Hobbs, from the lumber counter at Wattenbarger's, told me he recalled that years ago Reader's Digest named Oildale the roughest town in the United States, although he couldn't cite a date.
Maybe some things about Oildale haven't changed that much.
CLOSE UP THE HONKY-TONKS
People in Oildale have finally stopped talking about Trout's. They've stopped talking about the classic sign out in front that depicted a flailing trout — a sign that famously went missing after the former manager supposedly sent it out for repairs just about the time the building was sold, the saloon was shut down and he quietly left town.
The locals have moved on from the defunct establishment that beloved songwriter Red Simpson and equally beloved crooner Billy Mize frequented in their semiretirement years. Like so much else of Oildale, Trout's, now unrecognizable, is boarded up.

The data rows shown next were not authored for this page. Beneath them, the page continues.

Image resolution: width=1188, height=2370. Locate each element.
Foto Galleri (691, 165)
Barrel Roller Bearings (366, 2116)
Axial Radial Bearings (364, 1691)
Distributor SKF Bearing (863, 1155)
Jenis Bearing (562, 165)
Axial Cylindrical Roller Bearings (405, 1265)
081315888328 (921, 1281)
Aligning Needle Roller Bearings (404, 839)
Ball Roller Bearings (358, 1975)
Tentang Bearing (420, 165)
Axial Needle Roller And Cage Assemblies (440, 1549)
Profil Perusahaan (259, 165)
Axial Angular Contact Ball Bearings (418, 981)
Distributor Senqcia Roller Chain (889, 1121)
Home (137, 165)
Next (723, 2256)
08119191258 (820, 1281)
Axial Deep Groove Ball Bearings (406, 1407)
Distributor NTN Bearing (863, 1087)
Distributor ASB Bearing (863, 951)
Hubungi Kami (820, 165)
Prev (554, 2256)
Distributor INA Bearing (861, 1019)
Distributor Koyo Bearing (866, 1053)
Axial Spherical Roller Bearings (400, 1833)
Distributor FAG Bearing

Bucks Owens' old recording studio on North Chester, the old River Theater that he converted in the early 1970s, is quiet now, too. Merle Haggard's boyhood home, a converted boxcar that for years was the holy grail of any self-respecting Bakersfield Sound tour, still stands, just not on Yosemite Drive anymore. It has been moved just across the dry, empty bed of the Kern River into Bakersfield, to the Kern County Museum; Merle oversaw the move in the last months of his life.
No one pilgrimages to Buck's former Oildale home on Harding Street, or Merle's place on Highmoor Avenue, where he played stepdaddy to Buck's two eldest boys, because almost no one realizes the significance of those houses.

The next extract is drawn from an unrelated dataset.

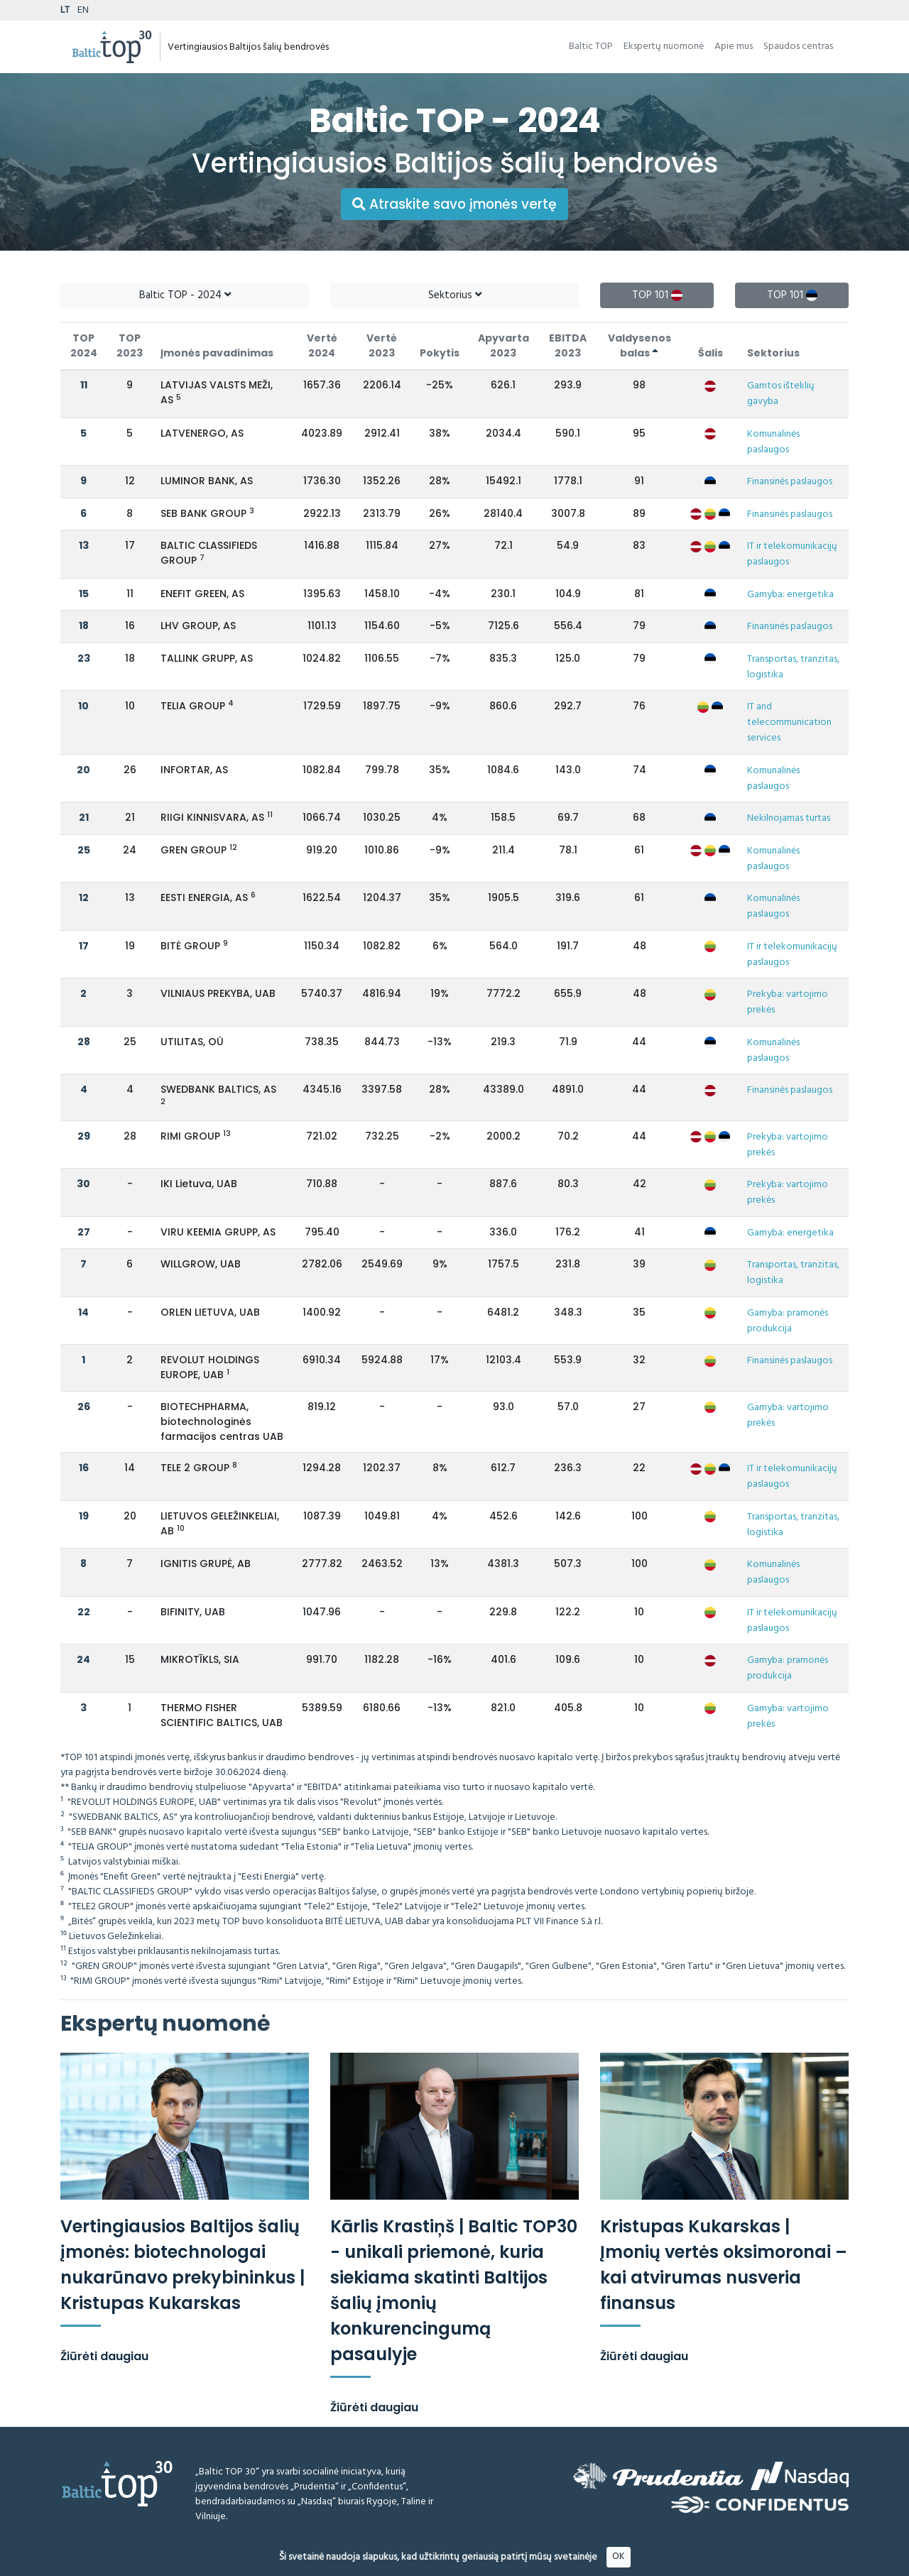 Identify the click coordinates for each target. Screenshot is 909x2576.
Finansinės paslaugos (789, 482)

The closest thing to the honky-tonk scene in Oildale these days is the Rustic Rail Saloon, where old-timers and a few middle-timers still two-step to the twang that made Oildale famous. Some will claim Ethel's Old Corral, 4 miles east along Alfred Harrell Highway via China Grade Loop, qualifies as well, and some nights perhaps it does.
The Bakersfield Sound still lives in Oildale, but you have to look hard to find it.
‘ROYALDALE’ AND AMAZON
North Chester Avenue is a long, steady hill that climbs from the Kern River, through south Oildale, past Wattenbarger's to North High School, home of the North Stars. Farther north still is the section of Oildale that locals like to refer to as "Royaldale." That's an exaggeration: Homes here start in the low $200,000s and a few tickle the $400,000s, but they're bigger and newer than the rest of Oildale. Many more are under construction on both sides of Merle Haggard Drive, the northernmost boundary of Oildale.

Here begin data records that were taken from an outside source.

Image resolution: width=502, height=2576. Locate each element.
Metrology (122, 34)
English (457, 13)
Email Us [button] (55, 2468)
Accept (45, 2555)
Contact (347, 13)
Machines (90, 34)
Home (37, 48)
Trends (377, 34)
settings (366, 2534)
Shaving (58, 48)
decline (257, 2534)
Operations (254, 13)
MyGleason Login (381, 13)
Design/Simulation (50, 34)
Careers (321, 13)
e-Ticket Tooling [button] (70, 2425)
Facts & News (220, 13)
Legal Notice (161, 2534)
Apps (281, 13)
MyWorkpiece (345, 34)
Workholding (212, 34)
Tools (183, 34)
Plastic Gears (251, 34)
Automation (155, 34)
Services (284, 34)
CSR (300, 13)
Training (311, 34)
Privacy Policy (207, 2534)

It is here that Oildale's future lies. An Amazon fulfillment center is well under construction across Wings Way from the William M. Thomas Terminal and Meadows Field and commercial real estate signs dot the landscape. Amazon will be at the center of a new industrial park, and other industrial parks are certain to follow. They in turn will bring new commercial development — restaurants, gas stations, mini-marts and perhaps eventually more. And that will mean jobs.
Whether it's enough to put a measurable dent in Oildale's desperate poverty remains to be seen. But it's something.
Oildale needs more than Amazon. It needs the collective will to escape its cycle of poverty and hopelessness. It needs the people who are there now, working, pushing and caring, and it needs them to all work together and grow their voice.
"My primary goal for Oildale," says Supervisor Maggard, "is for the community to embrace its own conclusion that they can make their neighborhoods a better place. And that is happening. The community has seized that challenge with much more energy than some could have imagined. But there's a lot of work to be done."
Indeed there is. And the work is underway.